The temperature was above freezing again, though thankfully, not by much.
The black ooze smelled bad enough without the flesh around it falling to rot.
“I hope you don’t expect me to have that thing dragged any farther than the entry chamber,” Droko said to me.
I watched as the slaves and the honor guard struggled it into the caves. “Only far enough to keep it from prying eyes and meddling hands.”
Archie joined us in the entryway, mopping his brow.
His clothes were damp with sweat from the moist heat of the caves.
“Whew! And I thought the constant smell of sulfur took some getting used to. So this is what caused all the ruckus. Are you sure it’s sabotage?
When would someone have had a chance to tinker with the poor creature? ”
“Many times,” I said—because of course it wasn’t witchcraft. At least, I hoped not. “During the storm. Or as the coals were banked. Or even in the larder while it marinated.”
One of my men said, “The chieftain’s men were guarding it. And Trawg would never let that happen. His pride wouldn’t allow it.”
I wished that were not true. “There was ample opportunity,” I said stubbornly, and drew my eating knife.
As Droko, Archie, and several of my men looked on, I thrust my knife into the boar’s flank and sliced it open.
My blade was much smaller than the chieftain’s, and the hide had practically cured into leather by now.
But I would hack through stone if need be.
I pulled the stiff hide open, sure that treachery would soon be revealed. But the boar had been stuffed with gourds, wild apples and bundles of herbs—soft and rank by now, but nothing out of the ordinary.
Except….
“What’s that?” Archie said, pointing.
His sharp human eyes had immediately pinpointed the source of the foul liquid.
The bilesack was still in place—an organ that should have been removed with all the rest—and it was distended and black, diseased.
There had been no sabotage after all, but simply neglect in the preparation.
In fact, we found many of the innards were still intact, as if someone had field butchered the carcass in a hurry.
But Trawg had been given days…with his own equipment, in his own larder.
“Kof!” the shaman called, but I was already too far gone. I was out of the caves and storming across the village, consumed by white-hot rage. The quartermaster had failed, and he would have let Eli take the blame. Even if Eli had to pay the ultimate price.
The chieftain’s men were still on watch at the larders, but they stepped aside, startled, as I shoved my way in. “Trawg!” I bellowed. “You will answer to me!”
The larders stank of garlic and rue. I shoved through sacks of grain, sending mice skittering, until I came to the meat stores.
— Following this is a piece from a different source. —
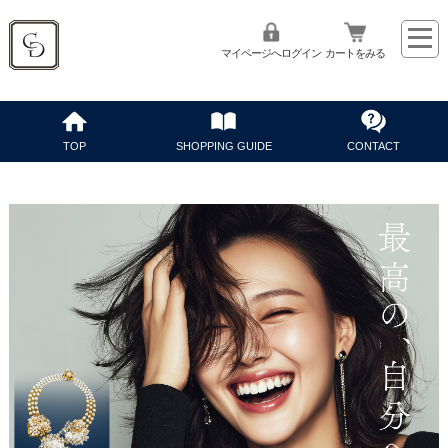
マイページへログイン
カートをみる
TOP
SHOPPING GUIDE
CONTACT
There, in the corner, Trawg huddled on a wretched pallet.
He was shivering violently, green skin ashen, eyes glassy and unfocused.
A line of drool hung from his slack mouth.
My heart clenched. I knew these signs. It was the sickness that had claimed Ulka—the disease Quinn had tried to warn us about.
“The Wrack,” I said. “How long have you had it? Why keep it hidden?”
“Not hidden,” he slurred, his words thick and halting. “The meat...it’s fine. I’m fine. No such thing as Wrack. It’s the nasty humans…they…they….”
I towered over him where he trembled on his pallet. “We both know the humans have nothing to do with it. The sickness started with the deer Ul-Rott felled.”
Trawg’s eyes rolled wildly. “No...no...lies. The witch brought this...brought the storm….”
“Enough! You know it’s not Eli.” I scanned the room, searching for the curing stag head. The salt block was empty. “Where’s the head?”
Trawg looked around blearily. “I told the guards it wasn’t ready yet. But Ul-Rott was hungry.”
“You let it go to the chieftain’s table?”
“I would have switched it after the hunt—but instead you came back with a boar—”
“You knew,” I said flatly. He’d known because he’d sampled the chieftain’s prize stag himself. “You knew and you said nothing.”
“Had to keep the clan...strong….”
The old man’s eyes rolled up into his head and he began to convulse. I staggered back, mind reeling.
Trawg’s deception would spell the doom of us all.